An alliance of government agencies is taking a deep dive, as it were, into the world’s oceans as part of a larger project to develop a comprehensive environmental Earth model that could more accurately make predictions about weather and climate. The new model could enable forecasting events ahead of time, by days or even decades.

The Naval Research Laboratory last week awarded Vencore a five-year, $23 million contract to provide scientific analysis of ocean data gathered on-site and via remote sensors, and to provide ocean model programming and validation, according to an announcement. In addition to supporting the Navy’s next-generation ocean models, work by Vencore–a Chantilly, Va.-based company that provides analytics to the U.S. government–will feed into the multi-agency effort to build the National Earth System Predication Capability (ESPC) model.

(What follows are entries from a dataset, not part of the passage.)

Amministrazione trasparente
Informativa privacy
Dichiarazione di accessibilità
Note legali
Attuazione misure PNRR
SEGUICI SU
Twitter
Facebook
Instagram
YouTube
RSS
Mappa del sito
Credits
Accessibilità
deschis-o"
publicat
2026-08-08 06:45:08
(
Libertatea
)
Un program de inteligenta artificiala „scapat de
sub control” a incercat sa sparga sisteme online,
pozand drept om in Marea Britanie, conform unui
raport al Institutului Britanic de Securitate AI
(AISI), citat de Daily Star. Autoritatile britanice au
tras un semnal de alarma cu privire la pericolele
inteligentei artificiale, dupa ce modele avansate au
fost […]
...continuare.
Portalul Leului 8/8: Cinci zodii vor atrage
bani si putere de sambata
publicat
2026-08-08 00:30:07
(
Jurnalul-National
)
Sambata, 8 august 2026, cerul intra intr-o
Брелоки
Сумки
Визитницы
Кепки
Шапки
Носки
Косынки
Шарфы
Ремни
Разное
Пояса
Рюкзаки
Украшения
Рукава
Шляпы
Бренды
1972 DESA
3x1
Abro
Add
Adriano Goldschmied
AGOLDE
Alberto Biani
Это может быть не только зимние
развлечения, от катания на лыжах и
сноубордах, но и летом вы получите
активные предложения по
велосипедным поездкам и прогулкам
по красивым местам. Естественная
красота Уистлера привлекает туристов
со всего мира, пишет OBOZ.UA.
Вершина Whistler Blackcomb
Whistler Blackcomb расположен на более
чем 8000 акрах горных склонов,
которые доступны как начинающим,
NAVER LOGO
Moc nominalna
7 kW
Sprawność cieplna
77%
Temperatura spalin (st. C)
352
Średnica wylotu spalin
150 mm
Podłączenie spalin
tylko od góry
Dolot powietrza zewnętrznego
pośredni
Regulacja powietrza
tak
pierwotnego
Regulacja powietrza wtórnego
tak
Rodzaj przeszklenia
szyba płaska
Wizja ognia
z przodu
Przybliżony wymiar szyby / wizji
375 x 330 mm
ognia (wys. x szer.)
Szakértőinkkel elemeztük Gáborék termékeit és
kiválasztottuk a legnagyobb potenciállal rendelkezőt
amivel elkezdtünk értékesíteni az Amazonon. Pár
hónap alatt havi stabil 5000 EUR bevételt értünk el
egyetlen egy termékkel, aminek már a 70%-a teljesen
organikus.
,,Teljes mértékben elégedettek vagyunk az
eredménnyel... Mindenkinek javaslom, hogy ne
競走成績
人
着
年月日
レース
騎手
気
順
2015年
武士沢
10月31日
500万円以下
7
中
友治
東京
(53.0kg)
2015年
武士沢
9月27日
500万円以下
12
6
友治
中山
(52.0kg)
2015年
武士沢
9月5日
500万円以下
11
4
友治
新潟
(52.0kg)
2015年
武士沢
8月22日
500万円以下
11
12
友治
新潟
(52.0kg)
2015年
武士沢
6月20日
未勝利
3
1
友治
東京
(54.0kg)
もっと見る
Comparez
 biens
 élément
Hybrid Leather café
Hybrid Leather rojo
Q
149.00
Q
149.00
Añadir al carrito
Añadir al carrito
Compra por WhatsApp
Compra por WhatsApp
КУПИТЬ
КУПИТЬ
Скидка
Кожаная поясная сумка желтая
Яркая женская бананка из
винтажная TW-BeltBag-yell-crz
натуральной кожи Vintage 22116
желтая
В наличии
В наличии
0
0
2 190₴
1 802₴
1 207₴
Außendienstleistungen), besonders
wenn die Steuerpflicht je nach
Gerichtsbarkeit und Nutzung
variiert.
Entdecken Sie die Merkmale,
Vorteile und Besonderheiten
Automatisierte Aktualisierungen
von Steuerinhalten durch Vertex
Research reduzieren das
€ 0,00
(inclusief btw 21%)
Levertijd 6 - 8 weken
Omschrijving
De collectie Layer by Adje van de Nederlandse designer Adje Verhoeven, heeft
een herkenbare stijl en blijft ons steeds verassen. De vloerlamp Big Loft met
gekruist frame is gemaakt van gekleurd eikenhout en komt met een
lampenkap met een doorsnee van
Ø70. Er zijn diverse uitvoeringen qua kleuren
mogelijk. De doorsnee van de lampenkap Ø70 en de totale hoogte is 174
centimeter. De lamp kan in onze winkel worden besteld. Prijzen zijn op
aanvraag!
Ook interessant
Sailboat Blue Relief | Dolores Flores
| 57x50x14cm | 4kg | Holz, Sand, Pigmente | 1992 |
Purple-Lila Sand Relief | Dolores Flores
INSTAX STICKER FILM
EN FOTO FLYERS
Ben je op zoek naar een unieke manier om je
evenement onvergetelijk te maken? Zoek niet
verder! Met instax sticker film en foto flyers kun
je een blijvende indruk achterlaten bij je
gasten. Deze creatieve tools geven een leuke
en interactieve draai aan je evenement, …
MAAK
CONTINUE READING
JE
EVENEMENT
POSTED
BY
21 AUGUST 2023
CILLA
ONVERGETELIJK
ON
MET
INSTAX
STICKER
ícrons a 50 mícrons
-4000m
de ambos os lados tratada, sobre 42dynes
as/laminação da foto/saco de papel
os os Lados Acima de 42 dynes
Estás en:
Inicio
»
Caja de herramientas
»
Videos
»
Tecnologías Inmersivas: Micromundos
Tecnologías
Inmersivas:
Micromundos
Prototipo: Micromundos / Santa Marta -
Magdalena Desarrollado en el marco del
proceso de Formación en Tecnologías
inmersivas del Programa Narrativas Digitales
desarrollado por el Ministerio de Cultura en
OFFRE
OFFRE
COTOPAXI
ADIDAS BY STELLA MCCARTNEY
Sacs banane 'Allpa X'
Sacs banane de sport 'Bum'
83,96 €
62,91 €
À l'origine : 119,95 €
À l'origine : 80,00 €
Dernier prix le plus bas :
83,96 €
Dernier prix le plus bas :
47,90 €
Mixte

The National ESPC is a collaboration among the National Oceanic and Atmospheric Administration, the Navy, Air Force, Department of Energy, NASA, and National Science Foundation (NSF) to combine weather and ocean data into a prediction model capable of identifying trends in climate, improve predictions, and “help decision makers address critical policy and planning issues by extending the national predictive capability from hours and days to seasonal, annual and decadal time periods through improved, coupled global environmental prediction.” In addition to ocean studies, the work will also include the atmosphere, land, cryosphere (frozen water), and space.

Beyond deploying ships, sensors, and other devices to gather information, gaining such a detailed global perspective is also a computing challenge. The National ESPC is developing a High Performance Computing (HPC) architecture to develop its Earth system models. New techniques in machine learning, which is something Vencore employs in deep data analytics, are also a way to draw useful conclusions from the high volume of gathered data.

Machine learning is relatively new in environmental science, but it is making headway. NSF uses machine learning in its data-driven approach to understanding climate change. In a paper presented early this year at an American Meteorological Society conference, researchers said that using advanced machine learning techniques for both average conditions and extreme events were comparable to or superior than traditional methods. Machine learning has been able to predict earthquakes in a laboratory setting. A New Mexico startup is using Department of Agriculture data and machine learning to predict crop yields.

A global model that could reliably predict weather and/or climate–including, possibly, natural disasters–in the near- and long-term would be a boost to both government and business, as well as the public at large, which is why the government has been working on it for almost 10 years. The project started in 2008 as the National Unified Operational Prediction Capability (NUOPC), made up of NOAA, Navy, and Air Force. ESPC kicked off separately in 2010 with the additions of NASA, DoE, and NSF. In 2016 it received an updated charter to officially merge the groups into the National ESPC.